I have not. just another thing to rot. I am currently using the turface MVP, makes a great base layer, springtails actually love it (i am only using this now for springtail cultures as well), and the leaf layer is great for isopods. You can't really beat the price, weight, and functionality of it as a substrate. I will be adding some clay mix in the turface in my next few builds.
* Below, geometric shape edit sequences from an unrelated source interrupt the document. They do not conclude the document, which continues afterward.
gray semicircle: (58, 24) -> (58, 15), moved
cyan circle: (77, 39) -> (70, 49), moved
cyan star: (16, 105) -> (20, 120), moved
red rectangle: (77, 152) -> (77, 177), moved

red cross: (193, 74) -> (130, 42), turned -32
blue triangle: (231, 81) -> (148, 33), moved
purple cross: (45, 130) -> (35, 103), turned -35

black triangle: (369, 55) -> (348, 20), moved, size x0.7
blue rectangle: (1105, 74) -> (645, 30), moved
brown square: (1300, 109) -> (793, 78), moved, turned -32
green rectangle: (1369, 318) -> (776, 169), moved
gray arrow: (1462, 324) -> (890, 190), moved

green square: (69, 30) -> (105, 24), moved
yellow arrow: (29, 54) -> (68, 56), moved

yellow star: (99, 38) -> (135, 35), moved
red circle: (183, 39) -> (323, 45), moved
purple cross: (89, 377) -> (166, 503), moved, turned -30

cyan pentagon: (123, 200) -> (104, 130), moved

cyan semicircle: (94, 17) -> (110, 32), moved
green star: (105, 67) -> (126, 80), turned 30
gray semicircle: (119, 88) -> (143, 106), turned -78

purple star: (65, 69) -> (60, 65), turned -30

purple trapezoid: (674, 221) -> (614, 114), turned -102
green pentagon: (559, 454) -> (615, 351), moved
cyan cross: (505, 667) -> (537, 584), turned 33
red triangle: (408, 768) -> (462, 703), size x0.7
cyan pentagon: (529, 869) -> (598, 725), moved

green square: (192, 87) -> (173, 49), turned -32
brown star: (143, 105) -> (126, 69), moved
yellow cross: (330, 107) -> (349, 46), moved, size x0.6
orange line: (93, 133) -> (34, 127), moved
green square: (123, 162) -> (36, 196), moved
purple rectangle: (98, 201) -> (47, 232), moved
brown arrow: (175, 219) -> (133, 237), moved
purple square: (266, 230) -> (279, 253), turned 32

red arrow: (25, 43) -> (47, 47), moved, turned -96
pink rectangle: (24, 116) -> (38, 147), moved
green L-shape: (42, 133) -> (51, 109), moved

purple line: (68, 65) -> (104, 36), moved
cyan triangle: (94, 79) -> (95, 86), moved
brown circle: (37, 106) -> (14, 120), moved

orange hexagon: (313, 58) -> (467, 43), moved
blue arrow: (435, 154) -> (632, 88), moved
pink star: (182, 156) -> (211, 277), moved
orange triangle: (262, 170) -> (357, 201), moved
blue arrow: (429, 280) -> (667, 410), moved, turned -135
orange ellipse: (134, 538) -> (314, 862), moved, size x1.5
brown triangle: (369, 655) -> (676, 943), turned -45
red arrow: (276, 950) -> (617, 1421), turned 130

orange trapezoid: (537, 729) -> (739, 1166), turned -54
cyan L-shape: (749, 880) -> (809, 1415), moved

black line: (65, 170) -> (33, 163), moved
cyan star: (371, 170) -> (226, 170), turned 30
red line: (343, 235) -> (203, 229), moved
Thanks for the comments, planting is my thing, not really hardscaping


----------



## ilovejaden (Jan 6, 2011)

Ed...looks like im going to have to come check this tank out next week buddy. Looking real good bro!!!


----------



## Mantellaprince20 (Aug 25, 2004)

the inhabitant as of now, his girlfriend will be here soon!



















the flash washed his red out, he is a very very pretty color. I only wish his legs were more blue


----------



## Ricordia (Feb 29, 2012)

Nice! I can't wait to get my frogs, one more week...


----------



## redfrogger (Nov 6, 2010)

Great viv! What type of plants will grow and take root into the cork board?


----------



## asid61 (Mar 18, 2012)

HOLY MEEPS!
That is possibly one of the best vivs I have ever seen! Do you have a garden?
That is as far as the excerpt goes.